TASK GOAL:
Find each line below containing the word "will" and copy it.
(DATA SECTION begins)
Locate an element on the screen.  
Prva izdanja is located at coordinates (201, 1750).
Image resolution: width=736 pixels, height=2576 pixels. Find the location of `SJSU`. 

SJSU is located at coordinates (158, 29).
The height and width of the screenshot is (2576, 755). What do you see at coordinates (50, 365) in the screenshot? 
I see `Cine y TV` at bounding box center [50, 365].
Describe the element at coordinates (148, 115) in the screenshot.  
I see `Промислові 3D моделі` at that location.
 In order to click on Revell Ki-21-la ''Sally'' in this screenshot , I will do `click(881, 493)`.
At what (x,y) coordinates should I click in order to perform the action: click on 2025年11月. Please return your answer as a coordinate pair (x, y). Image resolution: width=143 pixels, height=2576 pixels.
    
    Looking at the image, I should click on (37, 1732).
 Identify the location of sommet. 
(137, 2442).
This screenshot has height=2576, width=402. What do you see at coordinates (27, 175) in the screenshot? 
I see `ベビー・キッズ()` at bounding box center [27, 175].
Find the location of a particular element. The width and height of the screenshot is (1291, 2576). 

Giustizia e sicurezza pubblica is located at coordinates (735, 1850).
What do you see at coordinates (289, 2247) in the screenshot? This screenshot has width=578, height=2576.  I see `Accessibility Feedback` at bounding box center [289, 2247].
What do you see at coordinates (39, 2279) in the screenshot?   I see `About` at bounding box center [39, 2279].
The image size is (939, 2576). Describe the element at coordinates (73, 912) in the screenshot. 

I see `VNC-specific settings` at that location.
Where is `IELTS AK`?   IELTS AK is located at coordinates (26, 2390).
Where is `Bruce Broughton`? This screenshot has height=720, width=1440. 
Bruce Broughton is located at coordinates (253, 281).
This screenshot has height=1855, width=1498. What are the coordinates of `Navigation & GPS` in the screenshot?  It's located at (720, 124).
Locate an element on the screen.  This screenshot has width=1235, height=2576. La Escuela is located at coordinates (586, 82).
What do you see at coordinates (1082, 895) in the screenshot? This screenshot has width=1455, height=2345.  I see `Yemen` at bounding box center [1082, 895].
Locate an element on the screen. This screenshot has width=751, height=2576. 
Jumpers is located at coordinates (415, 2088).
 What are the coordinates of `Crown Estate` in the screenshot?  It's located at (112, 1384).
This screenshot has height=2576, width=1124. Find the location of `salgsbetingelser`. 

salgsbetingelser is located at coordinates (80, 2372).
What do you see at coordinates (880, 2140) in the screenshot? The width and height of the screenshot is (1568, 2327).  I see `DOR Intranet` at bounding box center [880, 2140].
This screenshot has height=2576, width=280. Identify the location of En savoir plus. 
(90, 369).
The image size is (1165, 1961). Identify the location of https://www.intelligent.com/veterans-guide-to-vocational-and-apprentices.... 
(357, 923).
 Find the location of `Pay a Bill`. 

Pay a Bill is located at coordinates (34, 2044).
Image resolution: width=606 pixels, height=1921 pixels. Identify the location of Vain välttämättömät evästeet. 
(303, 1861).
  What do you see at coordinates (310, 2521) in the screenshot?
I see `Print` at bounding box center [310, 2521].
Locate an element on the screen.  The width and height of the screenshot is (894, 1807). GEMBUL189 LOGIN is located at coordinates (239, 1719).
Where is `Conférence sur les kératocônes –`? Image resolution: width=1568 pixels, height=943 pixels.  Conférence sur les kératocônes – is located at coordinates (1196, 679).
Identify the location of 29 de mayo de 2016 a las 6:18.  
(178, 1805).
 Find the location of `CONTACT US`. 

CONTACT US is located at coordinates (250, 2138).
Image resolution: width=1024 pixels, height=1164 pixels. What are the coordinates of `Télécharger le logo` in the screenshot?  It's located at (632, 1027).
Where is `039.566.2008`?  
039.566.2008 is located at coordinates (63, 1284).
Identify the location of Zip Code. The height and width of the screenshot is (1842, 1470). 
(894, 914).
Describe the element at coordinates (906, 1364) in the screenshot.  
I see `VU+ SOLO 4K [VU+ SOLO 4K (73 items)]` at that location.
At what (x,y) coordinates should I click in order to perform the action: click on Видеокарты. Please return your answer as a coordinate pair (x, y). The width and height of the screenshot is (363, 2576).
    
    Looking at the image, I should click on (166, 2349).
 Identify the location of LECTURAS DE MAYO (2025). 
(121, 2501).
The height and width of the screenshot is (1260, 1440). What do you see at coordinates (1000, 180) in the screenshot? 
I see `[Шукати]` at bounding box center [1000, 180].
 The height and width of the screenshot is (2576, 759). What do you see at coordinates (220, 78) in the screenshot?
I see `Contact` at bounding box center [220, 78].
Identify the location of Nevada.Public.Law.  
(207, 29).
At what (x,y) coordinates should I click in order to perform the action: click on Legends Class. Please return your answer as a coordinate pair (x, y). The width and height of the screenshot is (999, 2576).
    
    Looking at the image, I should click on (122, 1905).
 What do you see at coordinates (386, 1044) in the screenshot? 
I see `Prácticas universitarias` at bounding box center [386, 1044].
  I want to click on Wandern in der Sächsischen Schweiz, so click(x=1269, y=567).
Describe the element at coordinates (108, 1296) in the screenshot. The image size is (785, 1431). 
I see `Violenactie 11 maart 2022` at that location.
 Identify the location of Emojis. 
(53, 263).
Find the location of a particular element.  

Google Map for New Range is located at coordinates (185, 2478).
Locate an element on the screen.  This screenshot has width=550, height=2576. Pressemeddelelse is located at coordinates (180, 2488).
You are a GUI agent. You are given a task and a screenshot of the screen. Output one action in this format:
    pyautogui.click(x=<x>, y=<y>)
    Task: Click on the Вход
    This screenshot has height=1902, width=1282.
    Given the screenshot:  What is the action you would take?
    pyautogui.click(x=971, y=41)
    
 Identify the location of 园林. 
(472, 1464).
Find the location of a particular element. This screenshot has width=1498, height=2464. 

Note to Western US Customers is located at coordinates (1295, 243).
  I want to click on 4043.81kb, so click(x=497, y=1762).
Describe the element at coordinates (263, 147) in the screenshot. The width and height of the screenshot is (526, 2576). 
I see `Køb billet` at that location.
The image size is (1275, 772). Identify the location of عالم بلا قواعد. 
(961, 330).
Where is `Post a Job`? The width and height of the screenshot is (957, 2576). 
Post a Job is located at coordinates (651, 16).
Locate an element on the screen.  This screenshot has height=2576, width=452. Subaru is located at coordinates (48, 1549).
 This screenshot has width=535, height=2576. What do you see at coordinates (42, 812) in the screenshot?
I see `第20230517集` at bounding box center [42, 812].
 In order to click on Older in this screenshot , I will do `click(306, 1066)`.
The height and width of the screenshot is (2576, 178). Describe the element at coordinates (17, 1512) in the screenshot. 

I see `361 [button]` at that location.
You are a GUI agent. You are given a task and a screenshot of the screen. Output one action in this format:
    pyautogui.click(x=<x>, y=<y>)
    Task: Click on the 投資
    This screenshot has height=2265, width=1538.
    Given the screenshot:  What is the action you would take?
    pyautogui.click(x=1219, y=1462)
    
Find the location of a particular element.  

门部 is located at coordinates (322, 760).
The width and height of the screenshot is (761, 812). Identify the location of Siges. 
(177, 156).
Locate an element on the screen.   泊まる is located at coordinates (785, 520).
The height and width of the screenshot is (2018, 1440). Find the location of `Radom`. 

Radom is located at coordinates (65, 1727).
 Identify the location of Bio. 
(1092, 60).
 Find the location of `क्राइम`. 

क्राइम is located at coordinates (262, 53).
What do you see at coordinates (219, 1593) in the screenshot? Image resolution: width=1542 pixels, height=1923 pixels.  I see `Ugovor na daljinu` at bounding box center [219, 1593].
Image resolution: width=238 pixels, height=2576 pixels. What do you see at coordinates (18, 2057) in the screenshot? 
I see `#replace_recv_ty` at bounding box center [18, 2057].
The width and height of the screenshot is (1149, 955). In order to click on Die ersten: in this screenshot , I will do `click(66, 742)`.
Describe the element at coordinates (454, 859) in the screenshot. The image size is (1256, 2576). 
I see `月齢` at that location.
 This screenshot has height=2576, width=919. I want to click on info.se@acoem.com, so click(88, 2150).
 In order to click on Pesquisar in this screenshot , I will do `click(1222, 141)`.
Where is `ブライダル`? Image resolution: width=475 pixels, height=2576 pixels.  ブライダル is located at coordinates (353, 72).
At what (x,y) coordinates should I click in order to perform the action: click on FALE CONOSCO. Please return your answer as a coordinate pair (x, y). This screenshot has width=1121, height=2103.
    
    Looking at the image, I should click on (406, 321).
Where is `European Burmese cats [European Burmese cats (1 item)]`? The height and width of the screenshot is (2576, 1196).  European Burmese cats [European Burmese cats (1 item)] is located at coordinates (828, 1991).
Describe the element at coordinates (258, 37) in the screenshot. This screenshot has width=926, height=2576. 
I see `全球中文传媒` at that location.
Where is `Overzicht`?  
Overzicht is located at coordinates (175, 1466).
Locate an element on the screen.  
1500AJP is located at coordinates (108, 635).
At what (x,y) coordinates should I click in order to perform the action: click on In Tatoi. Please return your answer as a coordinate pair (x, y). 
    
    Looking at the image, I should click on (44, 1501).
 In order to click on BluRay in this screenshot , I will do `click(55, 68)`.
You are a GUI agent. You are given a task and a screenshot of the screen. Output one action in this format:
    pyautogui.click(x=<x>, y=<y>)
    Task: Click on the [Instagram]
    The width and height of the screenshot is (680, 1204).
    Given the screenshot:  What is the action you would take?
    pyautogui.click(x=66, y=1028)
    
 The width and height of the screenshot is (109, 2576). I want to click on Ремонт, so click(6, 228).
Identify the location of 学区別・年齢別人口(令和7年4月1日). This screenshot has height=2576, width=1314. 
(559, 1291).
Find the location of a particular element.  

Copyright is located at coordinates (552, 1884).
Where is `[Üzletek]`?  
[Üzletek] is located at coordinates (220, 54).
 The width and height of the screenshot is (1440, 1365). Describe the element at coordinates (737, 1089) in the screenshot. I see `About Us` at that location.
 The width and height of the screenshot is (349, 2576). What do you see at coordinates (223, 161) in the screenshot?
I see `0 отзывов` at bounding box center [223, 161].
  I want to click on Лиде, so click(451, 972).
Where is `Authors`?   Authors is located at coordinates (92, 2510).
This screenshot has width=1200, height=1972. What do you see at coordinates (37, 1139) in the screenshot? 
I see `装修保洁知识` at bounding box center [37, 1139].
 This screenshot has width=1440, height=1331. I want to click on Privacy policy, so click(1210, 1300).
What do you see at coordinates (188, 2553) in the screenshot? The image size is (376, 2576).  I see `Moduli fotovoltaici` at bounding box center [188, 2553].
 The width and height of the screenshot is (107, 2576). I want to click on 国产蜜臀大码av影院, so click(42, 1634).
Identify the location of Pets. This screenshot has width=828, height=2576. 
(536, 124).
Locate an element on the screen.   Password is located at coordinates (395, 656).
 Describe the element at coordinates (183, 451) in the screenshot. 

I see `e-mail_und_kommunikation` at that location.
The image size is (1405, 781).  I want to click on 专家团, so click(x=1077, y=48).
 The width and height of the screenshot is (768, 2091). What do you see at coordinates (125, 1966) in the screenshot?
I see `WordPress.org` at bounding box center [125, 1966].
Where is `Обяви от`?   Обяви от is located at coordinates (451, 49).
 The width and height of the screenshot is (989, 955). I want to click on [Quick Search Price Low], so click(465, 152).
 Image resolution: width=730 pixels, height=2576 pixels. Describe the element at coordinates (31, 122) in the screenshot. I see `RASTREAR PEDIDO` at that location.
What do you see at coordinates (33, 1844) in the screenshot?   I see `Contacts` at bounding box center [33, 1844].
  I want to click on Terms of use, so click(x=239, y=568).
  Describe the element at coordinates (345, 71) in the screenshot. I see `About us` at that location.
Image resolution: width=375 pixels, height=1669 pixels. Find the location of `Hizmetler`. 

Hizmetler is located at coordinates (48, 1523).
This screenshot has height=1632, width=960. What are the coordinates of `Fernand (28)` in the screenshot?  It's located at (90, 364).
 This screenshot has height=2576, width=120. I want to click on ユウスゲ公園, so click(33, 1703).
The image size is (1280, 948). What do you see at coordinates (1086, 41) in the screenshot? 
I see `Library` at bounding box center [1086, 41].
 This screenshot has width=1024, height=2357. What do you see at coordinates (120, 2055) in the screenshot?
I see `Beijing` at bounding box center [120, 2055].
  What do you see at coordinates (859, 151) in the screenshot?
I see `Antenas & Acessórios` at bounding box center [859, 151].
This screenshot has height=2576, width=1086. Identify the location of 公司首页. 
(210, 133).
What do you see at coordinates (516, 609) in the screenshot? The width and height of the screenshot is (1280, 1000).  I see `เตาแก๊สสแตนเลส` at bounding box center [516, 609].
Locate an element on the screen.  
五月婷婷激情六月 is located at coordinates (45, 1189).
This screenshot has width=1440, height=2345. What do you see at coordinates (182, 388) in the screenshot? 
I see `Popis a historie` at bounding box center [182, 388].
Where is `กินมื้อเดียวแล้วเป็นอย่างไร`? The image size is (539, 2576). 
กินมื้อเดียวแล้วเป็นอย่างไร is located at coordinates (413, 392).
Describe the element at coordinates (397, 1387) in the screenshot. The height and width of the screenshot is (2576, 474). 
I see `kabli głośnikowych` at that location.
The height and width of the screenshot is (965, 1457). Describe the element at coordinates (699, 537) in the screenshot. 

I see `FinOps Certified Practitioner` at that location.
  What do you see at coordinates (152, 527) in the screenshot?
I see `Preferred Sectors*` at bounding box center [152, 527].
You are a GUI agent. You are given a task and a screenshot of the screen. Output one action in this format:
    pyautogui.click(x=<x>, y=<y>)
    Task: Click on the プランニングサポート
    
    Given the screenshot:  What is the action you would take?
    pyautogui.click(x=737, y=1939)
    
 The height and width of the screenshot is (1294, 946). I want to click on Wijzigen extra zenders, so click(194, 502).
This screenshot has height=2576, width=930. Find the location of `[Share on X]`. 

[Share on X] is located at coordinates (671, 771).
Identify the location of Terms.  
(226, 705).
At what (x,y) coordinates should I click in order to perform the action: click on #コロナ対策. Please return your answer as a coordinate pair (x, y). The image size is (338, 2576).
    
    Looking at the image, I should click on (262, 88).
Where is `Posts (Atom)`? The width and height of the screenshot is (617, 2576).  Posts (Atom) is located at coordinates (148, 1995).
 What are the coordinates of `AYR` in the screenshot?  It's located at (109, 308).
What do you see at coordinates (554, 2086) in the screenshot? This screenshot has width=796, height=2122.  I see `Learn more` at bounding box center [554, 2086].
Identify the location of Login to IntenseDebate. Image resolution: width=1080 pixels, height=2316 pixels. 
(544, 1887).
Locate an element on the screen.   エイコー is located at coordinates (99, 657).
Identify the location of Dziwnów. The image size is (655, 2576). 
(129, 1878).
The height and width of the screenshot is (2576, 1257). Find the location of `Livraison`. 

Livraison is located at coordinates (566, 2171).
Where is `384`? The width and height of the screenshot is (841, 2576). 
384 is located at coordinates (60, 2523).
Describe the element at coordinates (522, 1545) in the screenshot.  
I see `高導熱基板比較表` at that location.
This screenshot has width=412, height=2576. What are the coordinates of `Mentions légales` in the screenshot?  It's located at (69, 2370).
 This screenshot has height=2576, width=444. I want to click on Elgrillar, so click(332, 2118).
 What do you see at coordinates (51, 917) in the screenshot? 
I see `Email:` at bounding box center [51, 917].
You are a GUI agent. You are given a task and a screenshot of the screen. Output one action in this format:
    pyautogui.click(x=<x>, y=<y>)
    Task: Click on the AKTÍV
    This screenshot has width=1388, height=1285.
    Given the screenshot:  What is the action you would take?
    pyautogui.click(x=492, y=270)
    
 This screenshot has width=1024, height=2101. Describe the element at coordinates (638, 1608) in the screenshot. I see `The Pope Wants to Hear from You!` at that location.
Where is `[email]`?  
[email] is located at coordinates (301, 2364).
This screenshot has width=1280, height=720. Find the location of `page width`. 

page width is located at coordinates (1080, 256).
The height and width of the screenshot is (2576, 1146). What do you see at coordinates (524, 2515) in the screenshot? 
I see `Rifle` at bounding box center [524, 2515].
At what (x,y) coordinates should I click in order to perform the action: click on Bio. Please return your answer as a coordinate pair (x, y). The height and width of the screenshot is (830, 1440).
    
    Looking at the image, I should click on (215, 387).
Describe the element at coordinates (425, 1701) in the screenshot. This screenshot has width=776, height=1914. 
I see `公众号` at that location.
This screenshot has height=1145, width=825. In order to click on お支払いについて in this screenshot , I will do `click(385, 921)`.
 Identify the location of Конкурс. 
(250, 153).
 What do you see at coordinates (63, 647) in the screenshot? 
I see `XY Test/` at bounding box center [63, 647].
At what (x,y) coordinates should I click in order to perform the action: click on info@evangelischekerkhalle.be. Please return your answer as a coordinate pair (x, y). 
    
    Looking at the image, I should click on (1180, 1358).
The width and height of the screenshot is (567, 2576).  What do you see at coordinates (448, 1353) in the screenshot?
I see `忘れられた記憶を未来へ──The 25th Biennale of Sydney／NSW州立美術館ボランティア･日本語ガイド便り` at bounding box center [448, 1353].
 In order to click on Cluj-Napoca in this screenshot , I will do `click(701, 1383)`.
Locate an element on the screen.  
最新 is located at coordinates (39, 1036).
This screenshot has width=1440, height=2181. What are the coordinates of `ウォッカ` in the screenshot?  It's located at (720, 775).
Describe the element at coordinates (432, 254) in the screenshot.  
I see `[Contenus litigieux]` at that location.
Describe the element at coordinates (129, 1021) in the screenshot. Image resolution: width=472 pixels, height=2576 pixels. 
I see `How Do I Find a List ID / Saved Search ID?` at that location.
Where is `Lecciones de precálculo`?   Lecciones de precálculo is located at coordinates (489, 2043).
(DATA SECTION ends)
REPLY:
 In order to click on Revell Ki-21-la ''Sally'' in this screenshot , I will do `click(881, 493)`.
 In order to click on Older in this screenshot , I will do `click(306, 1066)`.
The width and height of the screenshot is (1149, 955). In order to click on Die ersten: in this screenshot , I will do `click(66, 742)`.
 In order to click on Pesquisar in this screenshot , I will do `click(1222, 141)`.
 In order to click on BluRay in this screenshot , I will do `click(55, 68)`.
This screenshot has height=1145, width=825. In order to click on お支払いについて in this screenshot , I will do `click(385, 921)`.
 In order to click on Cluj-Napoca in this screenshot , I will do `click(701, 1383)`.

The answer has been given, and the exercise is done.